(Material to process)

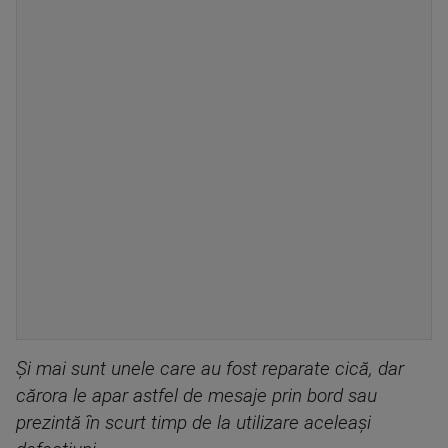
Și mai sunt unele care au fost reparate cică, dar
cărora le apar astfel de mesaje prin bord sau
prezintă în scurt timp de la utilizare aceleași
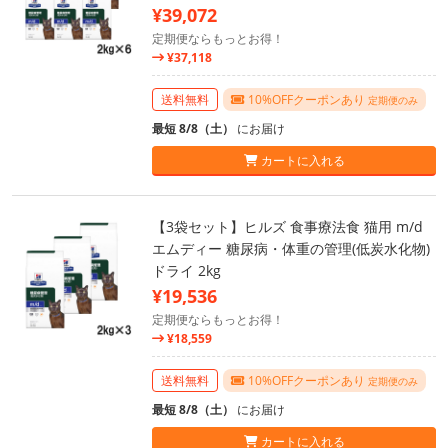
¥39,072
定期便ならもっとお得！
¥37,118
送料無料
10%OFFクーポンあり
定期便のみ
最短 8/8（土）
にお届け
カートに入れる
【3袋セット】ヒルズ 食事療法食 猫用 m/d
エムディー 糖尿病・体重の管理(低炭水化物)
ドライ 2kg
¥19,536
定期便ならもっとお得！
¥18,559
送料無料
10%OFFクーポンあり
定期便のみ
最短 8/8（土）
にお届け
カートに入れる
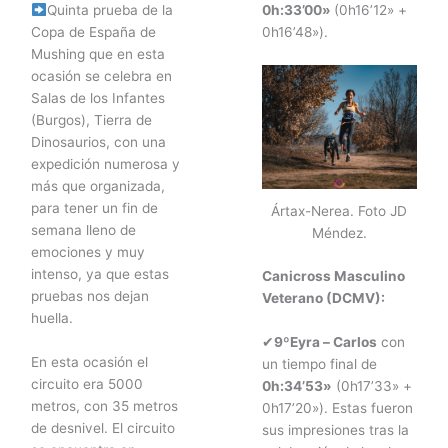
Quinta prueba de la
0h:33’00»
(0h16’12» +
Copa de España de
0h16’48»).
Mushing que en esta
ocasión se celebra en
Salas de los Infantes
(Burgos), Tierra de
Dinosaurios, con una
expedición numerosa y
más que organizada,
para tener un fin de
Ártax-Nerea. Foto JD
semana lleno de
Méndez.
emociones y muy
intenso, ya que estas
Canicross Masculino
pruebas nos dejan
Veterano (DCMV):
huella.
✔
9ºEyra – Carlos
con
En esta ocasión el
un tiempo final de
circuito era 5000
0h:34’53»
(0h17’33» +
metros, con 35 metros
0h17’20»). Estas fueron
de desnivel. El circuito
sus impresiones tras la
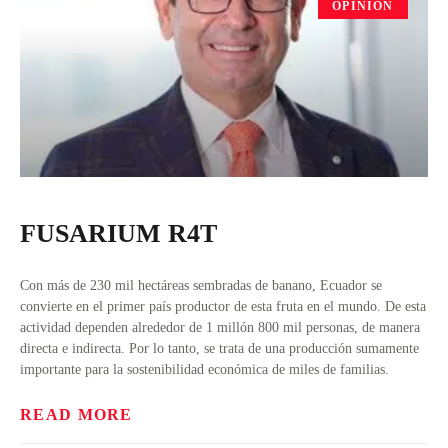
OPINIÓN
FUSARIUM R4T
Con más de 230 mil hectáreas sembradas de banano, Ecuador se
convierte en el primer país productor de esta fruta en el mundo. De esta
actividad dependen alrededor de 1 millón 800 mil personas, de manera
directa e indirecta. Por lo tanto, se trata de una producción sumamente
importante para la sostenibilidad económica de miles de familias.
READ MORE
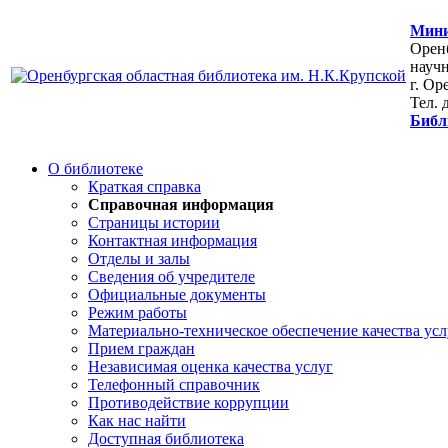
Мини
Оренб
научн
г. Ор
Тел. 
Библ
О библиотеке
Краткая справка
Справочная информация
Страницы истории
Контактная информация
Отделы и залы
Сведения об учредителе
Официальные документы
Режим работы
Материально-техническое обеспечение качества усл
Прием граждан
Независимая оценка качества услуг
Телефонный справочник
Противодействие коррупции
Как нас найти
Доступная библиотека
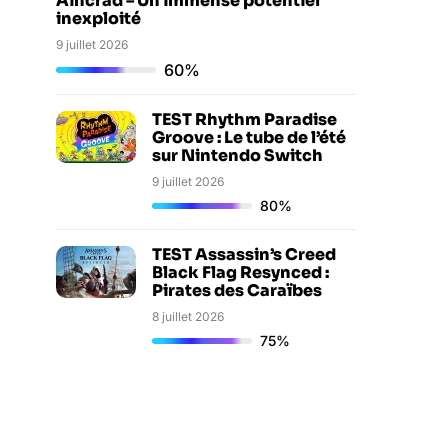
Aincrad – Un immense potentiel
inexploité
9 juillet 2026
60%
TEST Rhythm Paradise
Groove : Le tube de l’été
sur Nintendo Switch
9 juillet 2026
80%
TEST Assassin’s Creed
Black Flag Resynced :
Pirates des Caraïbes
8 juillet 2026
75%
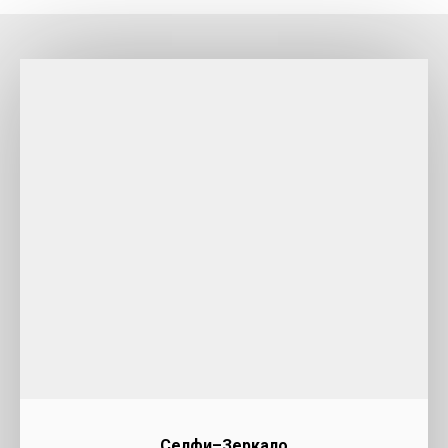
Селфи–Зеркало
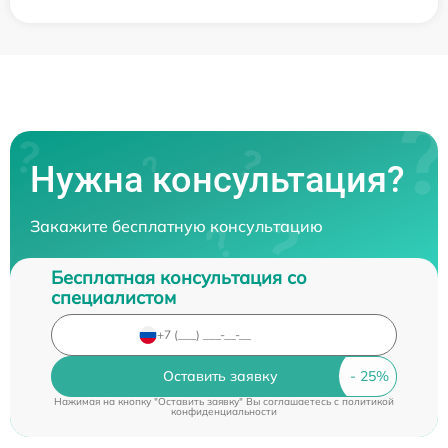
Нужна консультация?
Закажите бесплатную консультацию
Бесплатная консультация со
специалистом
Оставить заявку
Нажимая на кнопку "Оставить заявку" Вы соглашаетесь c
политикой
конфиденциальности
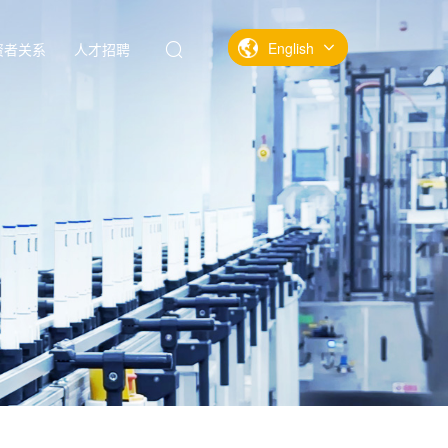
English
资者关系
人才招聘
中文
English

(End Material to process)

▶ **Your instructions**:
Retype all entries exactly; omit pictures.

▶ **Result**:
Și mai sunt unele care au fost reparate cică, dar
cărora le apar astfel de mesaje prin bord sau
prezintă în scurt timp de la utilizare aceleași
¥39,072
定期便ならもっとお得！
¥37,118
送料無料
10%OFFクーポンあり
定期便のみ
最短 8/8（土）
にお届け
カートに入れる
【3袋セット】ヒルズ 食事療法食 猫用 m/d
エムディー 糖尿病・体重の管理(低炭水化物)
ドライ 2kg
¥19,536
定期便ならもっとお得！
¥18,559
送料無料
10%OFFクーポンあり
定期便のみ
最短 8/8（土）
にお届け
カートに入れる
Quinta prueba de la
0h:33’00»
(0h16’12» +
Copa de España de
0h16’48»).
Mushing que en esta
ocasión se celebra en
Salas de los Infantes
(Burgos), Tierra de
Dinosaurios, con una
expedición numerosa y
más que organizada,
para tener un fin de
Ártax-Nerea. Foto JD
semana lleno de
Méndez.
emociones y muy
intenso, ya que estas
Canicross Masculino
pruebas nos dejan
Veterano (DCMV):
huella.
✔
9ºEyra – Carlos
con
En esta ocasión el
un tiempo final de
circuito era 5000
0h:34’53»
(0h17’33» +
metros, con 35 metros
0h17’20»). Estas fueron
de desnivel. El circuito
sus impresiones tras la
OPINIÓN
FUSARIUM R4T
Con más de 230 mil hectáreas sembradas de banano, Ecuador se
convierte en el primer país productor de esta fruta en el mundo. De esta
actividad dependen alrededor de 1 millón 800 mil personas, de manera
directa e indirecta. Por lo tanto, se trata de una producción sumamente
importante para la sostenibilidad económica de miles de familias.
READ MORE
Мини
Оренб
научн
г. Ор
Тел. 
Библ
О библиотеке
Краткая справка
Справочная информация
Страницы истории
Контактная информация
Отделы и залы
Сведения об учредителе
Официальные документы
Режим работы
Материально-техническое обеспечение качества усл
Прием граждан
Независимая оценка качества услуг
Телефонный справочник
Противодействие коррупции
Как нас найти
Доступная библиотека
Aincrad – Un immense potentiel
inexploité
9 juillet 2026
60%
TEST Rhythm Paradise
Groove : Le tube de l’été
sur Nintendo Switch
9 juillet 2026
80%
TEST Assassin’s Creed
Black Flag Resynced :
Pirates des Caraïbes
8 juillet 2026
75%
Селфи–Зеркало
Нужна консультация?
Закажите бесплатную консультацию
Бесплатная консультация со
специалистом
Оставить заявку
Нажимая на кнопку "Оставить заявку" Вы соглашаетесь c
политикой
конфиденциальности
English
资者关系
人才招聘
中文
English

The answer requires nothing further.